I wish I could narrate a more dramatic sequence of events that led to our relationship breaking down, but there was none. It was just life that caught up with us in the most predictable manner. I tried to remember the little things, I wondered about the last time we kissed, the last time we hugged as a committed couple, the last time we made love and it is hard to remember the precise details although it was not so long ago.

Would I want to know then that it was the last time?

No.

It would make it too bittersweet. Too unbearable. Instead, I cling to the mundaneness of my memory of our last day together, the day I was moving out of my apartment and he was with me to help me pack and move my things back to my mother’s. It was a very unremarkable day, we argued about the way to pack the boxes, barely talked and did not make love that day. I wondered would we be any different that day if we knew. I think this and in my memory, translucent versions of us emerge from our bodies and cling to each other. I see our translucent selves, our ghosts who knew, rise above us and kiss each other like it is our last. It looks too surreal to be able to survive. Unknowing below them we sit in my living room, surrounded by boxes and bags, eyes glued to the respective screens of our phones, ignoring each other.

When my father died, it will be ten years this year, it took a long time for that first tear to roll down my cheek. It took time to sink in that I was never going to see him again. I remember this as I am trying to analyze the particular nature of my grieving.

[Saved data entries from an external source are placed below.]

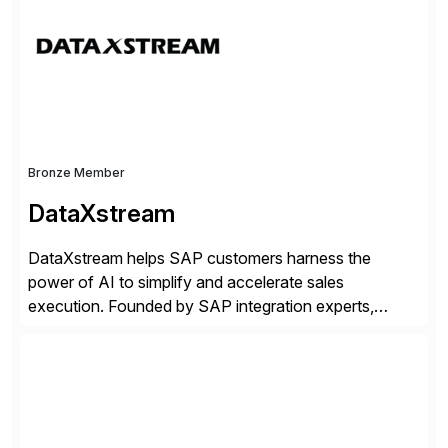
your current SAP architecture, finding pain points,
security vulnerabilities, and audit […]
Bronze Member
DataXstream
DataXstream helps SAP customers harness the
power of AI to simplify and accelerate sales
execution. Founded by SAP integration experts,
DataXstream develops SAP certified sales and order
management solutions that reinvent sales execution
for retail, wholesale, and manufacturing and any
industry with complex B2B or B2C sales. As a Gold
Partner, Endorsed App provider, and […]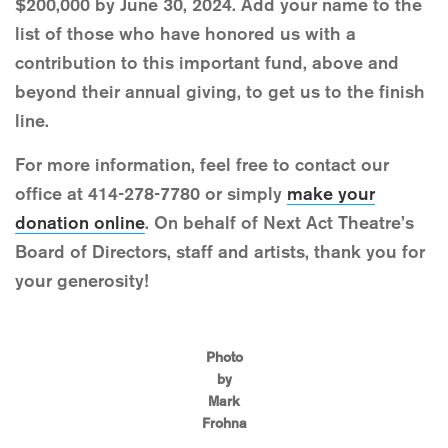
$200,000 by June 30, 2024. Add your name to the
list of those who have honored us with a
contribution to this important fund, above and
beyond their annual giving, to get us to the finish
line.
For more information, feel free to contact our
office at 414-278-7780 or simply
make your
donation online
. On behalf of Next Act Theatre’s
Board of Directors, staff and artists, thank you for
your generosity!
Photo
by
Mark
Frohna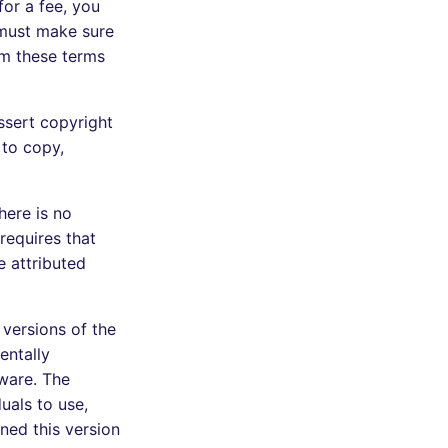
for a fee, you
 must make sure
em these terms
ssert copyright
 to copy,
here is no
requires that
e attributed
 versions of the
entally
ware. The
uals to use,
ned this version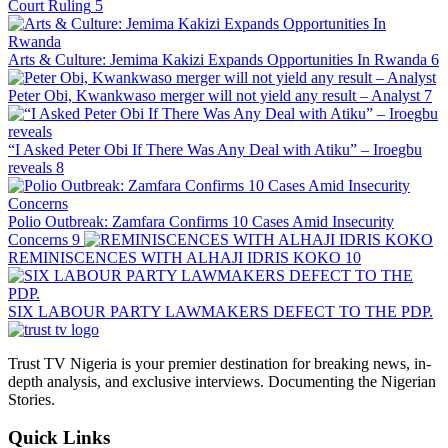
Court Ruling
5
Arts & Culture: Jemima Kakizi Expands Opportunities In Rwanda
6
Peter Obi, Kwankwaso merger will not yield any result – Analyst
7
“I Asked Peter Obi If There Was Any Deal with Atiku” – Iroegbu
reveals
8
Polio Outbreak: Zamfara Confirms 10 Cases Amid Insecurity
Concerns
9
REMINISCENCES WITH ALHAJI IDRIS KOKO
10
SIX LABOUR PARTY LAWMAKERS DEFECT TO THE PDP.
Trust TV Nigeria is your premier destination for breaking news, in-
depth analysis, and exclusive interviews. Documenting the Nigerian
Stories.
Quick Links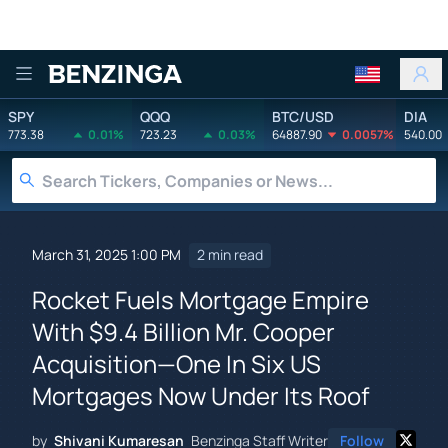
Benzinga
SPY
QQQ
BTC/USD
DIA
773.38
0.01%
723.23
0.03%
64887.90
0.0057%
540.00
March 31, 2025 1:00 PM
2 min read
Rocket Fuels Mortgage Empire
With $9.4 Billion Mr. Cooper
Acquisition—One In Six US
Mortgages Now Under Its Roof
by
Shivani Kumaresan
Benzinga Staff Writer
Follow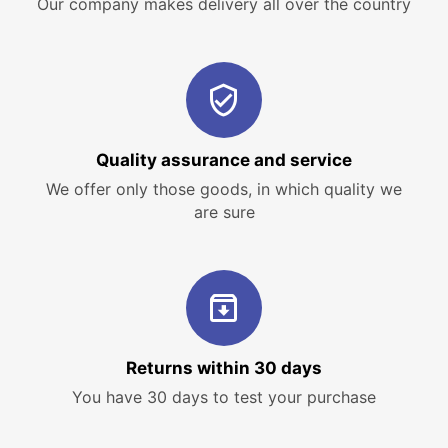
Our company makes delivery all over the country
Quality assurance and service
We offer only those goods, in which quality we
are sure
Returns within 30 days
You have 30 days to test your purchase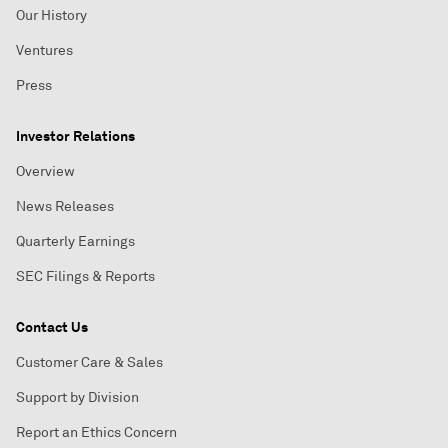
Our History
Ventures
Press
Investor Relations
Overview
News Releases
Quarterly Earnings
SEC Filings & Reports
Contact Us
Customer Care & Sales
Support by Division
Report an Ethics Concern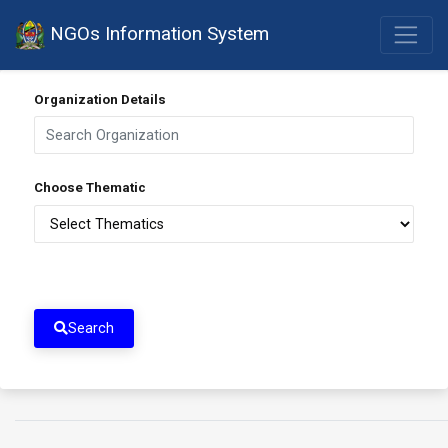
NGOs Information System
Organization Details
Choose Thematic
Search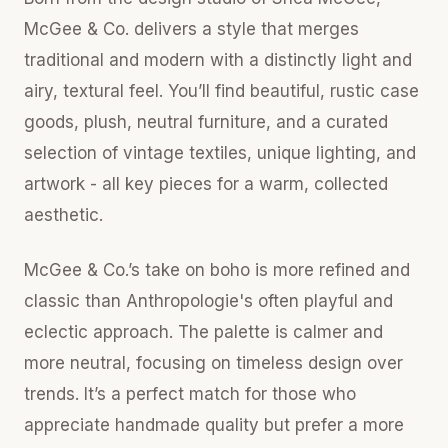
McGee & Co. delivers a style that merges
traditional and modern with a distinctly light and
airy, textural feel. You’ll find beautiful, rustic case
goods, plush, neutral furniture, and a curated
selection of vintage textiles, unique lighting, and
artwork - all key pieces for a warm, collected
aesthetic.
McGee & Co.’s take on boho is more refined and
classic than Anthropologie's often playful and
eclectic approach. The palette is calmer and
more neutral, focusing on timeless design over
trends. It’s a perfect match for those who
appreciate handmade quality but prefer a more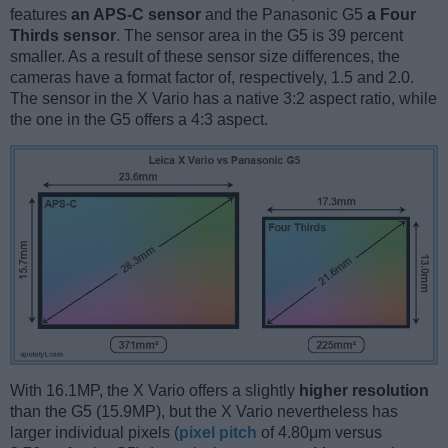
features
an APS-C sensor
and the Panasonic G5
a Four
Thirds sensor
. The sensor area in the G5 is 39 percent
smaller. As a result of these sensor size differences, the
cameras have a format factor of, respectively, 1.5 and 2.0.
The sensor in the X Vario has a native 3:2 aspect ratio, while
the one in the G5 offers a 4:3 aspect.
With 16.1MP, the X Vario offers a slightly
higher resolution
than the G5 (15.9MP), but the X Vario nevertheless has
larger individual pixels (
pixel pitch
of 4.80μm versus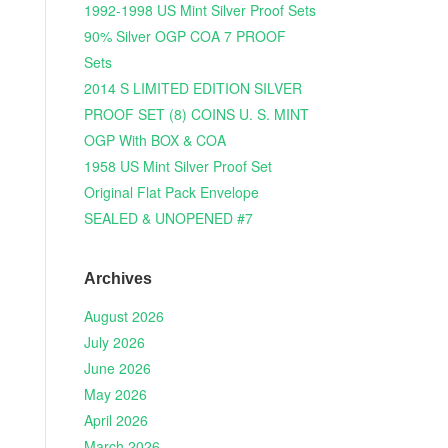
1992-1998 US Mint Silver Proof Sets
90% Silver OGP COA 7 PROOF
Sets
2014 S LIMITED EDITION SILVER
PROOF SET (8) COINS U. S. MINT
OGP With BOX & COA
1958 US Mint Silver Proof Set
Original Flat Pack Envelope
SEALED & UNOPENED #7
Archives
August 2026
July 2026
June 2026
May 2026
April 2026
March 2026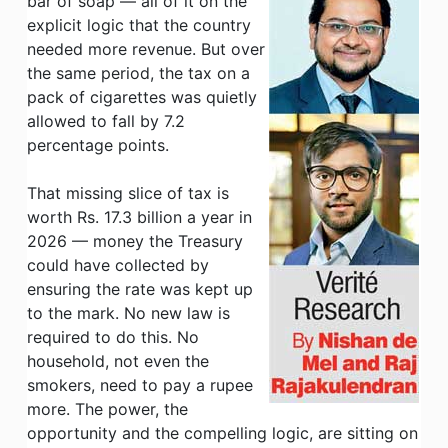
bar of soap — all of it on the
explicit logic that the country
needed more revenue. But over
the same period, the tax on a
pack of cigarettes was quietly
allowed to fall by 7.2
percentage points.
That missing slice of tax is
worth Rs. 17.3 billion a year in
2026 — money the Treasury
could have collected by
ensuring the rate was kept up
to the mark. No new law is
required to do this. No
household, not even the
smokers, need to pay a rupee
more. The power, the
opportunity and the compelling logic, are sitting on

Maybe I have not accepted it yet and hence I stand here this morning being pushed in every direction by a mass of people, symptomless. Or maybe, as I always suspected I am dead inside.

Misery truly does love company, and mine comes together in a predictable parade of despair. Led by the grief of losing my father, followed by break ups, and failures and heart wrenching words each in all their dark glory. Each displaying their capacity to wreck my life, exhibiting how some of them nearly did. The little disappointments shimmy their hips around the big ones, the quirky unexpected bunch of them.

I watch this parade each time, and watch new additions and sigh. It keeps getting longer, this parade. In the end, I gather each one of them and put them in a container. I discuss this in sessions with my clients, about how smart our brain is and how in order to continue to function in face of a traumatic event, it bottles up the experience into containers and keeps them inside freeing the conscious part of the brain to carry on with life. I think I have so many of these containers now that I close my eyes and imagine entering a room filled my containers of trauma and somehow I see them extend, in neat rows, for as far as my eyes can see.

Another train arrives at the platform and this is the one I arbitrarily choose to board. Except, I decided too late and the train is packed with passengers, I cling on nonetheless because I have decided. And only when the train moves do I realize, I am barely inside the train and for the next few minutes till the train reaches the next station, I will have to hold on for dear life. My hands begin to shiver and I feel like I will slip any minute now, I feel like maybe there is some part of me that wants to slip and it this all. Maybe, then my grief will recede. And I look at my hand clutching the handle, whitening at my knuckles. I try pushing with all my might, but I cannot get inside this goddam train. The sun sears into the back of my neck. My breathing grows heavier and I have lost sensation of both my arms, they don’t look like mine anymore, they don’t feel under my control anymore and finally I stop fighting it and just stand there, waiting.

And suddenly, something shifts and almost theatrically, the people ahead of me part and I see a square foot of space for me to get in. I push my way in, and finally allow myself to be swallowed by the sadness of it all.